Digital counterparts of famous politicians and actors are under the full control of the "puppeteer". Illustration: University of Washington, 2015
3D-graphics programs, coupled with neural networks, have reached such quality that the fake video is almost indistinguishable from the present. Soon it will not be possible to say with certainty that the person on the TV screen is a real politician, not a computer simulation.
In December 2015, scientists from the University of Washington presented the technology of "digital twins" : the creation of "living" 3D models from hundreds of photographs of one character. On celebrities and politicians on the Internet collected a huge photo archive. The program creates a model, and that is like a doll on a string - it can be controlled as you please, give different facial expressions, pronounce any speech with your lips.
Now, on the eve of the computer graphics conference SIGGRAPH 2017, the same group of researchers has published a new scientific paper with an advanced version of “digital counterparts”.
Now, when teaching the program, not only photos, but also videos are used, so that the training has become much more effective. To demonstrate the technology, scientists have chosen a famous character - the former American President Barack Obama. This is a good choice, because on the Internet a huge amount of HD-footage with it. Millions of video frames are available for learning neural networks.
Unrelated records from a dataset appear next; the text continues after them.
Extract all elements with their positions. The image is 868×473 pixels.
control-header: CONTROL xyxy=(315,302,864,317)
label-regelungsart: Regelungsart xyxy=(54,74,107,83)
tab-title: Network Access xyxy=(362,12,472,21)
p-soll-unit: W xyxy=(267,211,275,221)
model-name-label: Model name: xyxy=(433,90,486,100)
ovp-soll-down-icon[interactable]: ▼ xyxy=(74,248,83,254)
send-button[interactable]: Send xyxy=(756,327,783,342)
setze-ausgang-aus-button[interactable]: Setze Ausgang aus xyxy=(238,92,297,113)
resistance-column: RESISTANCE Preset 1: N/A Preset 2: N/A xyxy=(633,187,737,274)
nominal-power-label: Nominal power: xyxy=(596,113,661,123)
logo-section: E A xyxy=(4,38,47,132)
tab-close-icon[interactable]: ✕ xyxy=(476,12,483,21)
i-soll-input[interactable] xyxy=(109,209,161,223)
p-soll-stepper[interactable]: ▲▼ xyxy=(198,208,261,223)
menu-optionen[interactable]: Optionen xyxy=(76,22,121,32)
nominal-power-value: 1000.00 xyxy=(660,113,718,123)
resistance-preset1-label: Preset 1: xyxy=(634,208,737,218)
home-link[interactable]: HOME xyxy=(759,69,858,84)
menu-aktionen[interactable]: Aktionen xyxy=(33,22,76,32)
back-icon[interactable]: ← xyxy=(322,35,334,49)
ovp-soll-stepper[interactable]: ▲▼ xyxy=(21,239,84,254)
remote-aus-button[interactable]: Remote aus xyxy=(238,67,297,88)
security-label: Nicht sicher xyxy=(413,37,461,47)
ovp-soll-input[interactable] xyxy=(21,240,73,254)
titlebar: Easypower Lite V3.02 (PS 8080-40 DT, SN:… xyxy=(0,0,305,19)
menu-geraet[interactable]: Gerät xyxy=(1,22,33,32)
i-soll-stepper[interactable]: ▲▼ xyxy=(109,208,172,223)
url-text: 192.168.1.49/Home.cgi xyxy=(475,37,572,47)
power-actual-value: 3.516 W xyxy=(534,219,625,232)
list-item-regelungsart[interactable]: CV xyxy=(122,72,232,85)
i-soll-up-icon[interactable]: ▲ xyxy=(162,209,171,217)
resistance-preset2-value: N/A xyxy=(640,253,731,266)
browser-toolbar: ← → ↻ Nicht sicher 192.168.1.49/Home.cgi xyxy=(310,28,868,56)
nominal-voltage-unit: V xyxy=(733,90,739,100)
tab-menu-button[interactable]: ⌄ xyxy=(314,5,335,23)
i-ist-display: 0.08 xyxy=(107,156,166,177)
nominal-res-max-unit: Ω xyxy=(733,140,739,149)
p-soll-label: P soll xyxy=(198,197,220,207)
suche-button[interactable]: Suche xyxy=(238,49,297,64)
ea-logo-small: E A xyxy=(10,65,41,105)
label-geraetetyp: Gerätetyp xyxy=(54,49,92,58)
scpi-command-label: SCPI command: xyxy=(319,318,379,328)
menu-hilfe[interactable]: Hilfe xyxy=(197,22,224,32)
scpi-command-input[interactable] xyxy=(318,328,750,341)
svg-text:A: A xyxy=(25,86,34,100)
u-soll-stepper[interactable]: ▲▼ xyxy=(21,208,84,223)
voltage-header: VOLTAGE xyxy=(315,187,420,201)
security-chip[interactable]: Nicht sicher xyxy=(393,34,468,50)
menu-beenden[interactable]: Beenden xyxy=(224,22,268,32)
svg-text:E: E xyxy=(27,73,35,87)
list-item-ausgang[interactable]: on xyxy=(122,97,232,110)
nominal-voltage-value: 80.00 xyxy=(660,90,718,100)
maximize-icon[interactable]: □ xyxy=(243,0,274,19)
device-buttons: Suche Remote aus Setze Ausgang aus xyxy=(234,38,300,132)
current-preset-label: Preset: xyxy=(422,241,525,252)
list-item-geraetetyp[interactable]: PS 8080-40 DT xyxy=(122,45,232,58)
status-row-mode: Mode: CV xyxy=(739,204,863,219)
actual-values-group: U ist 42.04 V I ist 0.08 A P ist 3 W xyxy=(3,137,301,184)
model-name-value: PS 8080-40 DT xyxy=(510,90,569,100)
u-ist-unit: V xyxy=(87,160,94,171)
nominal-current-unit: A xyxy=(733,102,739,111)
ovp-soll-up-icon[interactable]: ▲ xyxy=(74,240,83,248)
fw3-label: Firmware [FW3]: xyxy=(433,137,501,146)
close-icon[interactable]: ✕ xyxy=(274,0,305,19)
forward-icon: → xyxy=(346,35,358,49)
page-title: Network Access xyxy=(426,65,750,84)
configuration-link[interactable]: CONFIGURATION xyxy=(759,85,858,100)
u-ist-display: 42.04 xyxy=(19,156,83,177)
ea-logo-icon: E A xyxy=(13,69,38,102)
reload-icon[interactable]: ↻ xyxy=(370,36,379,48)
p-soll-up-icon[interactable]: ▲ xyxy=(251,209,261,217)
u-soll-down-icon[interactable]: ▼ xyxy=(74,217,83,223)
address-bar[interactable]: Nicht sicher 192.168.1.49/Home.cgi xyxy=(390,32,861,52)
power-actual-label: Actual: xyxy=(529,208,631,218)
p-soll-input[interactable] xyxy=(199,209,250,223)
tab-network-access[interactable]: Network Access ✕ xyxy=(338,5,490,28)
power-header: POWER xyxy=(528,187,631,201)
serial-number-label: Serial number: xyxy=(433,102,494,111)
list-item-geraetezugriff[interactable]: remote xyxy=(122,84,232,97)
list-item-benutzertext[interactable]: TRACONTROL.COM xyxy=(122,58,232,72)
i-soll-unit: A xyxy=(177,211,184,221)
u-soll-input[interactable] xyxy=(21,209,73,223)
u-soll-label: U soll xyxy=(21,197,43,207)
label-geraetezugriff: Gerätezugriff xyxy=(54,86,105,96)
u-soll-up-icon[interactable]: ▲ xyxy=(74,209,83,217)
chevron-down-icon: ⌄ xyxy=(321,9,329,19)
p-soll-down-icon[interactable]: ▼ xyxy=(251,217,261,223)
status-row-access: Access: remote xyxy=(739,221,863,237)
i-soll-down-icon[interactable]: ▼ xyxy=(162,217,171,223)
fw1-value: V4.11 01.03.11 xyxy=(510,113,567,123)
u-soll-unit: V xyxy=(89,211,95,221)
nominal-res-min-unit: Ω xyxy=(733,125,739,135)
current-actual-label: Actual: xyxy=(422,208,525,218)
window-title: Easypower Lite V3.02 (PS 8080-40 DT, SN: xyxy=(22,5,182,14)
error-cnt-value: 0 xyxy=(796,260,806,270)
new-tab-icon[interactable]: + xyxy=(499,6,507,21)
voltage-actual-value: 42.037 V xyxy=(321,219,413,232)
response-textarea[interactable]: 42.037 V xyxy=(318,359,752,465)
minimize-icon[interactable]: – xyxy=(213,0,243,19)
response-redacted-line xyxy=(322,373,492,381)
The neural network studied in detail the features of Obama's mimicry: lip movements with each sound, the appearance of wrinkles near the eyes, changes in the shape of the eyebrows and tilt of the head. The mimicry of the experimental character was associated with the sounds that he utters: the neural network processed not only frames of video clips, but also sound tracks to them.
Thus, a weak AI learned to synchronize facial expressions and lip movement with any arbitrary speech that researchers provide to the input of a neural network.
In the teaser for the scientific work, real videos of Obama's speeches are compared with the result synthesized by the neural network.
It should be noted that the synthesized result is noticeably different from the original, but it still looks very realistic.
Researchers emphasize that in the past, to get "digital twins", people were forced to repeat the same phrases in front of cameras many times to record all combinations of morphemes and facial expressions. Now it can be done on publicly available video. True, not every person on the Internet has enough videos to fake his personality, but over time, users solve this problem themselves by uploading gigabytes of their photos and videos to social networks.
From a practical point of view, this technology will also be used. For example, one of the co-authors of the scientific work, Ira Kemelmacher-Shilzerman (Ira Kemelmacher-Shlizerman) says that she will improve the quality of video conferences by synthesizing the missing frames if they fall out of the video stream. If the sound goes smoothly and the video lags, then such a synthesis will complement the picture or increase its resolution. Of course, technology can be used in computer games and virtual reality, if the player communicates with a virtual character. Now the speech of a virtual character will become more realistic, and it can be a digital copy of some real person. For example, you can “revive” any historical person from the recent past only from his audio recordings. Of course, creating fakes for political purposes will be easier. If now they are molded in Photoshop and are thrown on the social network , then in the future fake videos will be shown on TV.
Authors recognize that the technology while works imperfectly. For example, if Obama turns his face from the camera a little, then parts of his mouth may separate from his face and overlap with the background. But these are minor errors that can be corrected by additional training of the neural network.
Another drawback of the model created is that it does not model emotions. Facial expressions are absolutely neutral and almost always the same. Thus, in some cases, the digital twin loses its realism: his expression of the face seems too serious for the frivolous words that he utters. Or vice versa - too frivolous for very serious speeches. However, such incidents happen to real politicians in real life.
The created technology is similar in principle to the work on the program for creating digital twins Face2Face , where facial expressions and the speech of one person are transferred to the face of another. In their scientific work, the authors from Washington compare the results of their neural network with the program Face2Face. They explain that in the case of Face2Face, a video stream is always required for imitation, and their model works only by sound recording.